To showcase this, let’s generate some synthetic data from a model and then see if we can optimise a new model to fit that data.
datamodel = @reaction_network begin
r_1, x_1 --> x_2
r_2, x_2 --> x_3
r_3, x_3 --> 0
end r_1 r_2 r_3
u0 = [100., 0., 0.]
p = [1., 2., 3.]
tspan = (0., 10.)
prob = ODEProblem(datamodel, u0, tspan, p)
sol = solve(prob)
sample_times = 0.:0.5:10
data = sol.(sample_times; idxs=3)
## Add some noise to the data
data .*= 1 .+ 0.3 .* (rand(length(data)) .- 0.5)
## Plot the true solution and the noisy data.

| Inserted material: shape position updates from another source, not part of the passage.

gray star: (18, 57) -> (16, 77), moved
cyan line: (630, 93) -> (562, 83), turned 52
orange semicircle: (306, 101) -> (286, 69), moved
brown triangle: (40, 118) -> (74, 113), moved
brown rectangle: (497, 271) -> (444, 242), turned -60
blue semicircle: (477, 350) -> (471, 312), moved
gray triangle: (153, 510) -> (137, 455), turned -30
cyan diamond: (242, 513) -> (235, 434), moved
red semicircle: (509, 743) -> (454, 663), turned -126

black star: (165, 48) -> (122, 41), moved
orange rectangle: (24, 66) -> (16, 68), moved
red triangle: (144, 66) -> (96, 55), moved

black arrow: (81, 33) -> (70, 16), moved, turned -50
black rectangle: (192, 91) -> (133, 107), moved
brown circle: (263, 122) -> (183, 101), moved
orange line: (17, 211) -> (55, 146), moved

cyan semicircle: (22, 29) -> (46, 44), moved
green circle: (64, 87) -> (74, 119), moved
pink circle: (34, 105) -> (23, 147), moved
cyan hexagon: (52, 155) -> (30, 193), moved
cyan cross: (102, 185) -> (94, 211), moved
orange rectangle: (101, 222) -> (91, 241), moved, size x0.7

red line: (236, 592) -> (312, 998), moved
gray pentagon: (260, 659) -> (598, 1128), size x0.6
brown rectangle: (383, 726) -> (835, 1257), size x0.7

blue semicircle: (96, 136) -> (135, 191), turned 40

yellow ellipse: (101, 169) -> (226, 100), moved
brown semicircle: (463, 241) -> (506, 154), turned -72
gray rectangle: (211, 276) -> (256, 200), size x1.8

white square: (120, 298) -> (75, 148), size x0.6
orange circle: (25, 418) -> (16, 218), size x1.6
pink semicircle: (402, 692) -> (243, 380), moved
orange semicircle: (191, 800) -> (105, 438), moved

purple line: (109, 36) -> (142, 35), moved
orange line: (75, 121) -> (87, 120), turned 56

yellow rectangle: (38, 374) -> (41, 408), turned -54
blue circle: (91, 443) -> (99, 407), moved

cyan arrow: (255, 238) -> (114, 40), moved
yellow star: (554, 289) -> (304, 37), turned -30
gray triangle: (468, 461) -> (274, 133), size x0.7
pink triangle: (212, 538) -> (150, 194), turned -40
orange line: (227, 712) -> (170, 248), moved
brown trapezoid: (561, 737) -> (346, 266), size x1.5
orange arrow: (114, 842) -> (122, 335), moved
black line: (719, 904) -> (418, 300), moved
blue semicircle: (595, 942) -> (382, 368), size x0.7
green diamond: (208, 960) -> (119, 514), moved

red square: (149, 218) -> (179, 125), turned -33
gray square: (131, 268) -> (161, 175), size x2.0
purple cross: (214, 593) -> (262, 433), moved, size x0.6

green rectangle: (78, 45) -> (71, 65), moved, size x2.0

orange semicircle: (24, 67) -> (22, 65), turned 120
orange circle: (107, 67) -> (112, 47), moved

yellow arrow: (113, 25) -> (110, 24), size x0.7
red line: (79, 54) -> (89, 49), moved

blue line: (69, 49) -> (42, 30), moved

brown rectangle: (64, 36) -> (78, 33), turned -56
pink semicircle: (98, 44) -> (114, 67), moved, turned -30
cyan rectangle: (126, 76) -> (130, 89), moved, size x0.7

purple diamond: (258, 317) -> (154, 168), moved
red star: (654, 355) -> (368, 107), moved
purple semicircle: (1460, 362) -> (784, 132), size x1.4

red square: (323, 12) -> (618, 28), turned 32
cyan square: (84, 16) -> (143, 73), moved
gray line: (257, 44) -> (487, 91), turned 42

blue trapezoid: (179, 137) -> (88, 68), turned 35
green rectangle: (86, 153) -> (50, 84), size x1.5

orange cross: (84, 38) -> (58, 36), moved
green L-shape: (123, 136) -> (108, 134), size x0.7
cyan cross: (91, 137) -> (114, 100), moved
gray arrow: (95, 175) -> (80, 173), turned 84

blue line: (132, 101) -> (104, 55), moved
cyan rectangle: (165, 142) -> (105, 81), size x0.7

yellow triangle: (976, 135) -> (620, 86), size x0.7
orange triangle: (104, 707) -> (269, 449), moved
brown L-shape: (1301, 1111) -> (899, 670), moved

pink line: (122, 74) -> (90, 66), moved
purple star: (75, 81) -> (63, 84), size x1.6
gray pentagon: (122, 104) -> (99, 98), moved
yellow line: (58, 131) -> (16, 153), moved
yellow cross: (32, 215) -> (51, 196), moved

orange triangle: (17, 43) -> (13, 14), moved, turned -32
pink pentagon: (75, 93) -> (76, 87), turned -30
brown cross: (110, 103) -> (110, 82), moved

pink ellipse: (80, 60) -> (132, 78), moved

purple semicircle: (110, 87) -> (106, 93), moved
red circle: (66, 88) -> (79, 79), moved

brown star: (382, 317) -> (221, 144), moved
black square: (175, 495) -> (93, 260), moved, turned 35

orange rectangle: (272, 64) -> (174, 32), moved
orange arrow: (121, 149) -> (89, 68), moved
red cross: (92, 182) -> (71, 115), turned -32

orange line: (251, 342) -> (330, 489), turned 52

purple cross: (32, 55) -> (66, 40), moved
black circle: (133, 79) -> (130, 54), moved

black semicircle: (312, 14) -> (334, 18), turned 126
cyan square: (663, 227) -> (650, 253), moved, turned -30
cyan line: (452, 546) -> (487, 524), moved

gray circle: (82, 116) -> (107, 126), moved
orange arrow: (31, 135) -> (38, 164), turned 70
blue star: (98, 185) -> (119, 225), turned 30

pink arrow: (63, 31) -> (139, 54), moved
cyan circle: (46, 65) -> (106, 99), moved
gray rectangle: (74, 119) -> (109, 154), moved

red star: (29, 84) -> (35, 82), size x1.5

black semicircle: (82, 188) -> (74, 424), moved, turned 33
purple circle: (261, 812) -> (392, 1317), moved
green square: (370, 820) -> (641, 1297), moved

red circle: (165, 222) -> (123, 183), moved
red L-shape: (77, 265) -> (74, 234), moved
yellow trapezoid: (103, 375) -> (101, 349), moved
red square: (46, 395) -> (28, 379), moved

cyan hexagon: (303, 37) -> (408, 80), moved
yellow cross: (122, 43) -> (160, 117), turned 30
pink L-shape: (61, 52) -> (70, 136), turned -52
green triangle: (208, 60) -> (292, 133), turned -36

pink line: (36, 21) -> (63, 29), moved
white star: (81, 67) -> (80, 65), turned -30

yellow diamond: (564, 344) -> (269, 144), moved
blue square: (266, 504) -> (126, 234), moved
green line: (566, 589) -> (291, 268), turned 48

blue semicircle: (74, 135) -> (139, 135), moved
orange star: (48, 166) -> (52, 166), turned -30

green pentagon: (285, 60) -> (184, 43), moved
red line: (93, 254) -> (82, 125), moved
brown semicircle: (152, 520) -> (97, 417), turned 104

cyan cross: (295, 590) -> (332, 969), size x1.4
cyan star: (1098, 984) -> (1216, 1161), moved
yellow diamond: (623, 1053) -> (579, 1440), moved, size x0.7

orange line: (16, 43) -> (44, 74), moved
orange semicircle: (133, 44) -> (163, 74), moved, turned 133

plot(sol; vars=3, label="True value")
scatter!(sample_times, data; label="Noisy data")
\
Now we have some data but we need to specify some cost function which measures how good a model + parameter set is at reproducing the data. Let’s say that we have the slightly incorrect hypothesis that the data was generated by a system which looks like:
model = @reaction_network begin
r_1, x_1 --> x_2
r_2, x_2 --> x_3
r_3, x_3 --> x_4
r_4, x_4 --> 0
end r_1 r_2 r_3 r_4
Let’s also say that we know that the initial concentration of $x_1$ should be $100$ and that the rest should be zero. We’ll take the models last variable to be the one which should match the data and we write the following functions:
function cost(parameters)
## First we need to simulate the model with the parameters
u0 = [100., 0., 0., 0.]
tspan = (0., 10.)
prob = ODEProblem(model, u0, tspan, parameters)
sol = solve(prob)
## Extract the values that we wish to compare to the target
result = sol.(sample_times; idxs=4)
## Calculate the square distance to the data
cost = sum((result .- data) .^ 2)
return cost
end
cost (generic function with 1 method)
This function reduces a parameter set to a single cost value which the optimiser will try to minimise. The function will work and is a good first demonstration, but I should warn you that it is very poorly written (we’ll return to that in a different post).
We can now perform our parameter fitting:
using BlackBoxOptim
result = bboptimize(
cost;
SearchRange=(0., 100.),
NumDimensions=numparams(model)
);
Starting optimization with optimizer BlackBoxOptim.DiffEvoOpt{BlackBoxOptim
.FitPopulation{Float64},BlackBoxOptim.RadiusLimitedSelector,BlackBoxOptim.A
daptiveDiffEvoRandBin{3},BlackBoxOptim.RandomBound{BlackBoxOptim.Continuous
RectSearchSpace}}
0.00 secs, 0 evals, 0 steps
0.50 secs, 2141 evals, 2038 steps, improv/step: 0.265 (last = 0.2650), fitn
ess=2.371503648
1.00 secs, 4233 evals, 4130 steps, improv/step: 0.212 (last = 0.1611), fitn
ess=0.729849718
1.50 secs, 5911 evals, 5808 steps, improv/step: 0.213 (last = 0.2139), fitn
ess=0.664729539
2.00 secs, 7276 evals, 7173 steps, improv/step: 0.216 (last = 0.2300), fitn
ess=0.662892317
2.50 secs, 8613 evals, 8510 steps, improv/step: 0.218 (last = 0.2259), fitn
ess=0.661408397
Optimization stopped after 10001 steps and 2.97 seconds
Termination reason: Max number of steps (10000) reached
Steps per second = 3363.75
Function evals per second = 3398.39
Improvements/step = 0.21570
Total function evaluations = 10104
Best candidate found: [0.82783, 3.23866, 99.9967, 3.03868]
Fitness: 0.661288464
opt_params = best_candidate(result)
4-element Array{Float64,1}:
0.8278295081233895
3.2386645577478785
99.996660391062
3.0386759698782453
u0 = [100., 0., 0., 0.]
tspan = (0., 10.)
prob = ODEProblem(model, u0, tspan, opt_params)
sol = solve(prob)
## plot the solution on top of the data-plot
plot!(sol; vars=4, label="Optimised model")
\
Conclusion
Here, we have the fundamental tools that I use for modelling in systems biology. I’m hoping that this is sufficient to get people not only started but also enthusiastic about starting.
In a future post, I will dig a lot deeper into how I would organise code and data for a large-ish research project such that everything becomes modular and easy to use and extend. There, we will see the power of using specialised types, multiple dispatch and plot recipes.